‘Fifty years from now Britain will still be the country of long shadows on county grounds, warm beer, invincible green suburbs, dog lovers, and — as George Orwell said — old maids bicycling to Holy Communion through the morning mist.’ Thanks to John Major, former prime minister and noted cricket lover, for those words uttered in 1993 — and that are not worthy of the derision with which they would almost certainly be greeted today. The beer may still be warm, the suburbs nearly as green, and dog owners as dottily doting as ever, but these days the shadows on county grounds are as likely to be cast by floodlights as by the sun, and any old maids are most probably tanked-up middle managers in drag.
Since Major’s speech, cricket has shattered into a thing of so many varieties it is only just possible to pick out the game of my Hornby and my Barlow long ago. The atomisation, which began gradually in the 1960s, has accelerated at such a rate that only the most assiduous students of the game can keep up. Since the middle of last month we have had Test matches, county championship games, limited over internationals, limited over county games, T20 county games and The Hundred. Pass the smelling salts, nurse… Can it go on like this? And who will be the winners and the losers?

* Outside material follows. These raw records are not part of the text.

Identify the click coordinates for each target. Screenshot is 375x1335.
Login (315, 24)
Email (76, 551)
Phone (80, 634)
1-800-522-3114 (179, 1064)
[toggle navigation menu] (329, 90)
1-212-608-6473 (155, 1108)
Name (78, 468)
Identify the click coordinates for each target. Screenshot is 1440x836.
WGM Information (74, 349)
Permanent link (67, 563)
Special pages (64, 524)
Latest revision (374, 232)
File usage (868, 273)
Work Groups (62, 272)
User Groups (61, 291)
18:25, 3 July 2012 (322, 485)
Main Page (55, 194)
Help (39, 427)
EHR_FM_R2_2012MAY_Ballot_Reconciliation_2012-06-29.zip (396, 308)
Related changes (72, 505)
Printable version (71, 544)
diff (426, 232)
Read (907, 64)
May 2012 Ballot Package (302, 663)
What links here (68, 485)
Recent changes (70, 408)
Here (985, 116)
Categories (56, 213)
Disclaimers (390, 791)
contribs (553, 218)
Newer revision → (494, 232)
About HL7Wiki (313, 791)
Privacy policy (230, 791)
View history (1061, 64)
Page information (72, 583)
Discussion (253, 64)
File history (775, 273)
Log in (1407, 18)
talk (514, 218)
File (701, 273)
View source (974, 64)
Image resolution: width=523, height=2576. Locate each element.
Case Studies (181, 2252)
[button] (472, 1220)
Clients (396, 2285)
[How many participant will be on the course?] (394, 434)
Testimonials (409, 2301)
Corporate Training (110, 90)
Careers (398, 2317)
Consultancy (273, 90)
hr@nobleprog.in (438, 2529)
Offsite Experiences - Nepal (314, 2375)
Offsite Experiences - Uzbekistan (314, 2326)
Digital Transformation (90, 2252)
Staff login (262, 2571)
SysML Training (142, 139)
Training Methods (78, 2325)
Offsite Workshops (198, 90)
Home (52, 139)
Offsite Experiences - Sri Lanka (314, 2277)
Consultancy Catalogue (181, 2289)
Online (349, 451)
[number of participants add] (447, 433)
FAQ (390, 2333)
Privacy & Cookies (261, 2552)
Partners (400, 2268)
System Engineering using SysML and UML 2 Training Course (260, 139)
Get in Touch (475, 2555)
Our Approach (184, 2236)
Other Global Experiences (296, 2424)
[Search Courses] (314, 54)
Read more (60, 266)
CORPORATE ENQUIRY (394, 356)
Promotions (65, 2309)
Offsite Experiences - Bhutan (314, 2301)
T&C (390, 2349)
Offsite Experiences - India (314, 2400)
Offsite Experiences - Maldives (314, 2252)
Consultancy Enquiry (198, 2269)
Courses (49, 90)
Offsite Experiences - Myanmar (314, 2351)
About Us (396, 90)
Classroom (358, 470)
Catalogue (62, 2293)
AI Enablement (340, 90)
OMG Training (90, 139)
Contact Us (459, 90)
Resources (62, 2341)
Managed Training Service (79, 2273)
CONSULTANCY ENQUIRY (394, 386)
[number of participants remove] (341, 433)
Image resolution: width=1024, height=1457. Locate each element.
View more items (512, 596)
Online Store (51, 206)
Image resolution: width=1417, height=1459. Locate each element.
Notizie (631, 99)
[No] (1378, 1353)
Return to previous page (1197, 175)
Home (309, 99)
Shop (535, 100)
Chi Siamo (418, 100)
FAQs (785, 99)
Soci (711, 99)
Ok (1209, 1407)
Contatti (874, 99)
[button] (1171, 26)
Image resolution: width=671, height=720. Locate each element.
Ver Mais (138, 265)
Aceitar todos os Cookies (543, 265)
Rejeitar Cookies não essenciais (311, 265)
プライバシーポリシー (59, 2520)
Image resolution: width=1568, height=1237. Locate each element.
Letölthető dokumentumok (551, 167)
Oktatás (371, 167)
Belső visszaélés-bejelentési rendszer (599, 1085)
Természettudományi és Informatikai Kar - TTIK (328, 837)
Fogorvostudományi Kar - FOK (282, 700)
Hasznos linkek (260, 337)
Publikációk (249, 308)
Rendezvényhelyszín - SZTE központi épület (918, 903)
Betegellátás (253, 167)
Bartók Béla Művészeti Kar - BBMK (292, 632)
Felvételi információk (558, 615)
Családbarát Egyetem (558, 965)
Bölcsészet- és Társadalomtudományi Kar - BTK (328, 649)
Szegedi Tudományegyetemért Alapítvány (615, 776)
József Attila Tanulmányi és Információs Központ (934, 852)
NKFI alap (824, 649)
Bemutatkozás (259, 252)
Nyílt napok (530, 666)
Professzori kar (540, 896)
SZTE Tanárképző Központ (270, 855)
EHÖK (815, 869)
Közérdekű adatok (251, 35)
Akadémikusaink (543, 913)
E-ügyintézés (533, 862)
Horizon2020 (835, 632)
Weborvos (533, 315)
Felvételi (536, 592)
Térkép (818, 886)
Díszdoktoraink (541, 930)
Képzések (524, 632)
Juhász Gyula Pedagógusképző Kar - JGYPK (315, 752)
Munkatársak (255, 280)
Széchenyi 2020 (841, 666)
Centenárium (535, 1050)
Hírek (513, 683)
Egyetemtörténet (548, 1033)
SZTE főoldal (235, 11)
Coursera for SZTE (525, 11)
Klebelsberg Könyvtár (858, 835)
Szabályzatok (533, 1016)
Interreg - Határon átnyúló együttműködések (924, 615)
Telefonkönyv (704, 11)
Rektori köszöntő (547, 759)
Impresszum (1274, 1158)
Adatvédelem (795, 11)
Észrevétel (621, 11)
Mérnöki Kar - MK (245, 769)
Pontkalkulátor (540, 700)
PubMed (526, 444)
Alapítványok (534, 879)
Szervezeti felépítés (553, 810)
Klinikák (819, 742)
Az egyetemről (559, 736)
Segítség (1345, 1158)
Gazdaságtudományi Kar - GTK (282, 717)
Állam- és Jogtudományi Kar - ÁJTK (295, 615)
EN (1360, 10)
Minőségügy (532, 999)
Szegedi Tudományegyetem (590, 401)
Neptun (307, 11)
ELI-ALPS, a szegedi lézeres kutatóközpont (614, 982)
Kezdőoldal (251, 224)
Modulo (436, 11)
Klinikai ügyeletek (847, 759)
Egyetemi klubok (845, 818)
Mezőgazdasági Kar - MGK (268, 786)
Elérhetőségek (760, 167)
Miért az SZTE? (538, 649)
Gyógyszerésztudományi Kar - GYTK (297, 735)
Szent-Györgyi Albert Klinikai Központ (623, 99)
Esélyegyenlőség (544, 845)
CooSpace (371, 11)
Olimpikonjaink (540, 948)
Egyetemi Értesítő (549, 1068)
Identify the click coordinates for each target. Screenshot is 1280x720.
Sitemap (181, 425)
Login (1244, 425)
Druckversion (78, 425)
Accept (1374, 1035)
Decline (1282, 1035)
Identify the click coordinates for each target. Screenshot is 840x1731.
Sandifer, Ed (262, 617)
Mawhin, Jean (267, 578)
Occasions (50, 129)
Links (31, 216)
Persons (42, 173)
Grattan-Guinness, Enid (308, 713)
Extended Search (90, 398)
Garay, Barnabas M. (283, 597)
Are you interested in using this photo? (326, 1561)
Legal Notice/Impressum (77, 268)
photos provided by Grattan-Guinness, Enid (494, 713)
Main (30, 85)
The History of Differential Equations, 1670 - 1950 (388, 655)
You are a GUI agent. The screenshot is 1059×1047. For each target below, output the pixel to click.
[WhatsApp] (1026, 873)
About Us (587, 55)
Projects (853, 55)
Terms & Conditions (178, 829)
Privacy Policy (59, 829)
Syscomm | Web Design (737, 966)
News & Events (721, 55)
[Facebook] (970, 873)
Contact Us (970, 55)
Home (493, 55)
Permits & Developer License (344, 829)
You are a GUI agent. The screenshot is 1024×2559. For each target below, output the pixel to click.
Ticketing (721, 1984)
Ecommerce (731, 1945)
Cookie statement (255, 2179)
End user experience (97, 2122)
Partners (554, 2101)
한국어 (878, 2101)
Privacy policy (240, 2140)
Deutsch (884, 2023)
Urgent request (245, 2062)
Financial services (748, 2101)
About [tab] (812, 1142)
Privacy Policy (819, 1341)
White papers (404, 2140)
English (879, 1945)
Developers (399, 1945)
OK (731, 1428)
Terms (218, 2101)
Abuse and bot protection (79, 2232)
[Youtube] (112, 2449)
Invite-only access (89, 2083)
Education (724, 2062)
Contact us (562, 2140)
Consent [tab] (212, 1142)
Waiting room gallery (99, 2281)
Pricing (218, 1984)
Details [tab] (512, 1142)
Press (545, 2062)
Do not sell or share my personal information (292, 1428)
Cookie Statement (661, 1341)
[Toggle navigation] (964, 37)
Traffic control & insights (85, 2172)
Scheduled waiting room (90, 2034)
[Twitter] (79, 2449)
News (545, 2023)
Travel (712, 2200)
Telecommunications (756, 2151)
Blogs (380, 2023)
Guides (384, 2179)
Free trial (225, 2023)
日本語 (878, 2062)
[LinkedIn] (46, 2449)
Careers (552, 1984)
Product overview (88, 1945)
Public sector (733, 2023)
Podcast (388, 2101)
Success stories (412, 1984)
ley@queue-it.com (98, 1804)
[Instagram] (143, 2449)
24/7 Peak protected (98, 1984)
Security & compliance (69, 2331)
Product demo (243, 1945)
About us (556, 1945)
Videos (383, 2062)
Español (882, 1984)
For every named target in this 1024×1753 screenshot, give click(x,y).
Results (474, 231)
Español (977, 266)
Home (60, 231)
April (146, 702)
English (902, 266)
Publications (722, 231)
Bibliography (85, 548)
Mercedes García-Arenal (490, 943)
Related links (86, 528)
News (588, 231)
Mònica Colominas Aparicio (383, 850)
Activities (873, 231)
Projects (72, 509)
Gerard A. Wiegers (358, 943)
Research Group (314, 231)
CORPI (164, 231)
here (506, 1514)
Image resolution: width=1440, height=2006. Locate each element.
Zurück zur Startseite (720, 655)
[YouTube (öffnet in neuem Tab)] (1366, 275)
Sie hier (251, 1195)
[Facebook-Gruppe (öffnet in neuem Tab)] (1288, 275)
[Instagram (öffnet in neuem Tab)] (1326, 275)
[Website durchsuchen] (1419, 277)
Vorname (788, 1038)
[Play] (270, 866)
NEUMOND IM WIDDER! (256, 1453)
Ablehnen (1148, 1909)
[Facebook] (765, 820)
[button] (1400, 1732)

First though there is a more immediate, closely related problem: with India outwitting, outplaying and even out-sledging the home side, how to fix England’s Test team after the Lord’s debacle and in time to assemble a squad with a half-decent chance of regaining the Ashes this winter. The white ball monopoly of the fixture list at the moment means there are no four-day matches for players to show they can shore up the Test side’s batting, which — apart from the incombustible Joe Root — is collapsing like a house on fire.